We saw Failure to Launch with Ron. Orignally Ron and Vanessa had planned to see it alone. I was going to have none of it. I was adamant about being there and staying with Vanessa until we had another moment alone. It wasn’t until the movie was over and we were back where we started – her apartment. Ron had gone home already, and I was still trying to get the strength to tell Vanessa that I liked her. It was so difficult, with so many unanswered questions revolving around inside my head. Will she say yes to be with me? What if she says no? What if she says she likes me, but we can’t be together because she’s leaving? What if she says no and stops talking to me? I was so scared that I struggled to find words the entire night. I was sitting on the right side of her futon couch, the night was dark, the lights were dim and we were talking about personal things again. I remember the way she looked at me from the coffee table, trying to see past my fringe that was blocking my face. A mans soul can get lost in those eyes. I kept tip toeing around the subject of me telling her that I liked her. I was saying that I valued her friend ship a lot, and that her moving back overseas would mean that a lot of things would change between us. I told her that I didn’t want to lose her friendship and that I would be upset if we stopped talking. She kept assuring me that we’d still be friends. I wanted to tell her then and there that she should be my girlfriend and stay. I was too scared too. I almost left the apartment and said nothing. But Vanessa bid me to tell her. She has that effect on me. She makes me push myself and do things that I never thought I could do. And that’s why I liked her. She unknowingly does it but she makes me push myself to new heights. I asked her “Would you want to go with me to a place I know, close by, so we can talk some more. You might want to take a jacket though, its very cold.”
She said OK. This was it.
The moment Id been waiting for had arrived. I drove her from my apartment in silence, just us two sitting in my beat up
I had been there more than a few times. I use the place to think to myself when I’m confronted with tough decisions. The place means a lot to me, because it always gives me peace of mind when ever I look at the view. I can think clearly and it relaxes me if something bad or troubling has happened. I thought it a perfect place to get my thoughts straight and tell her, that I liked her. We sat down on the pier, I gave her my jacket to keep warm and we we’re silent. Vanessa was so cute that night, with the colourful lights glistening off the water behind her. She looked like an angel with the halo of city sky lights behind her. “Wow, it’s a very nice view.” She said to break the silence. “Yeah” I replied “I come here to think some times, it helps me to relax when looking at the skyline.”
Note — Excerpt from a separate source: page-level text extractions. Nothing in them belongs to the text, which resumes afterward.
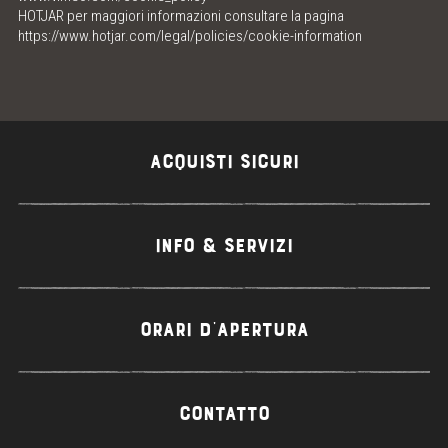
HOTJAR per maggiori informazioni consultare la pagina
https://www.hotjar.com/legal/policies/cookie-information
ACQUISTI SICURI
INFO & SERVIZI
ORARI D'APERTURA
CONTATTO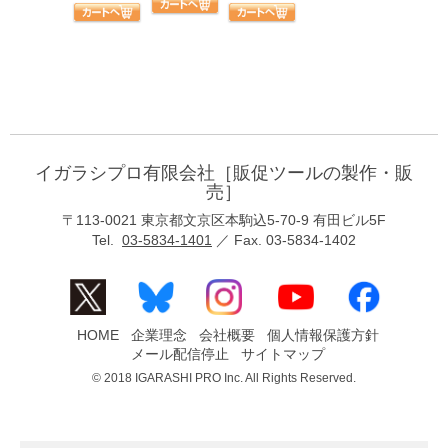
イガラシプロ有限会社［販促ツールの製作・販
売］
〒113-0021 東京都文京区本駒込5-70-9 有田ビル5F
Tel.
03-5834-1401
／ Fax. 03-5834-1402
HOME
企業理念
会社概要
個人情報保護方針
メール配信停止
サイトマップ
© 2018 IGARASHI PRO Inc. All Rights Reserved.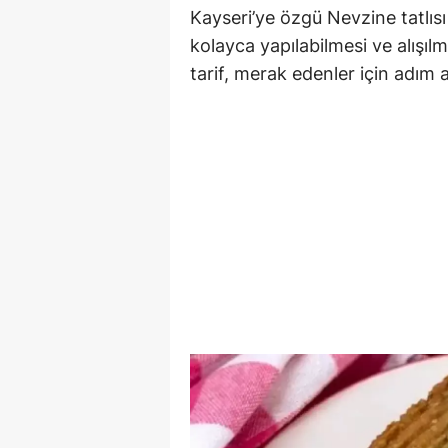
Kayseri’ye özgü Nevzine tatlı
kolayca yapılabilmesi ve alışıl
tarif, merak edenler için adım a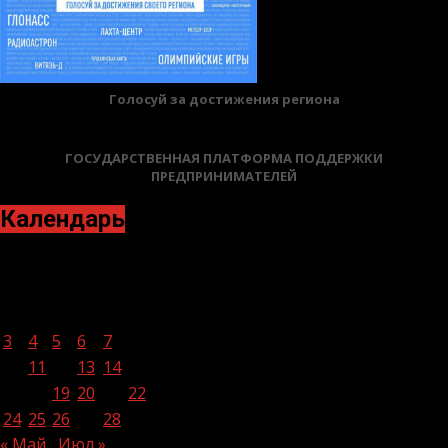
Голосуй за достижения региона
ГОСУДАРСТВЕННАЯ ПЛАТФОРМА ПОДДЕРЖКИ
ПРЕДПРИНИМАТЕЛЕЙ
Календарь
Июнь 2024
Пн
Вт
Ср
Чт
Пт
Сб
Вс
1
2
3
4
5
6
7
8
9
10
11
12
13
14
15
16
17
18
19
20
21
22
23
24
25
26
27
28
29
30
« Май
Июл »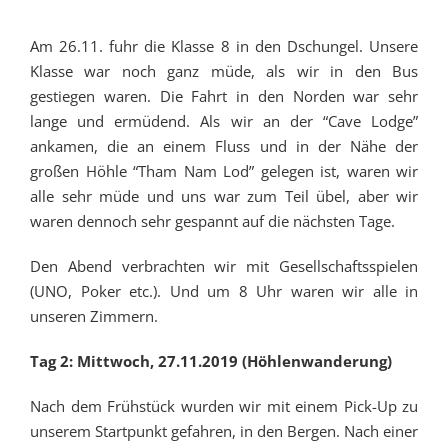
Am 26.11. fuhr die Klasse 8 in den Dschungel. Unsere
Klasse war noch ganz müde, als wir in den Bus
gestiegen waren. Die Fahrt in den Norden war sehr
lange und ermüdend. Als wir an der “Cave Lodge”
ankamen, die an einem Fluss und in der Nähe der
großen Höhle “Tham Nam Lod” gelegen ist, waren wir
alle sehr müde und uns war zum Teil übel, aber wir
waren dennoch sehr gespannt auf die nächsten Tage.
Den Abend verbrachten wir mit Gesellschaftsspielen
(UNO, Poker etc.). Und um 8 Uhr waren wir alle in
unseren Zimmern.
Tag 2: Mittwoch, 27.11.2019 (Höhlenwanderung)
Nach dem Frühstück wurden wir mit einem Pick-Up zu
unserem Startpunkt gefahren, in den Bergen. Nach einer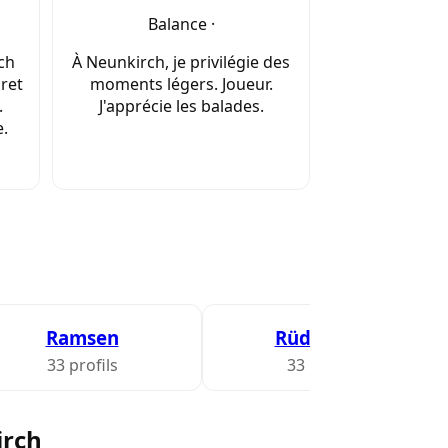
Balance ·
ch
À Neunkirch, je privilégie des
cret
moments légers. Joueur.
.
J'apprécie les balades.
e.
Ramsen
Rüdlingen
33 profils
33 profils
irch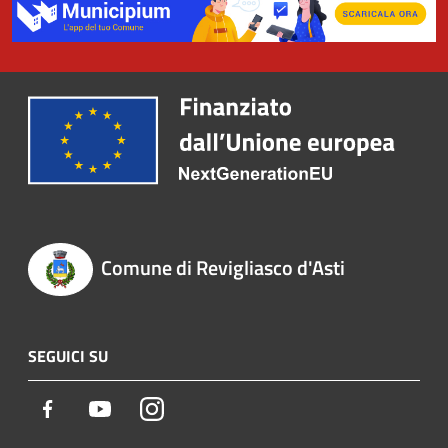
Comune di Revigliasco d'Asti
SEGUICI SU
Facebook
Youtube
Instagram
We were quiet again for quite some time, just staring into the distance. Our voices were unheard, but I could clearly hear the throbbing of my heat, the beating of my pulse just tearing up my neck and making my hands shake, my chest felt like it was going to explode. I had to let the pressure out some how “You know, before when I was telling you about the girl I liked. Well, I like her for who she is, you know. She’s sweet, kind, considerate, pretty and is a loving person. She’s very talkative and is always willing to talk about other peoples problems. I’m very scared to tell her that I like her because I’m afraid of losing her friendship, which I hold very dear to me. She makes me feel like a real person, and takes me for who I am and what I have to offer. She understands me and really listens to me. Vanessa…” Her eyes were staring into mine… her glistening eyes delving into my soul….I remember the way her face looked so… innocent and carefree but so intent on what I had to say. I was entranced by her stare… I couldn’t hold back now… I had to say it:
” …the girl I like, is you.”
Her jaw dropped open, and she looked away from me, into the ocean. It was a shock to her because I had always said that I liked another girl, and never showed her any inclination that I liked her. I waited for her final reply. Every heartbeat was just as intense, waiting for her reply. I laid everything on the table, and bared everything. I had nothing else to say… and was only waiting for 4 simple words “I like you too…” I moved closer to her to keep her warm, and put my arm around her. The drive back was quiet, with just us constantly looking into each others eyes. Still getting used to the fact that we we’re now together. Even with all the daunting and unanswered questions about her leaving
We had found each other at last.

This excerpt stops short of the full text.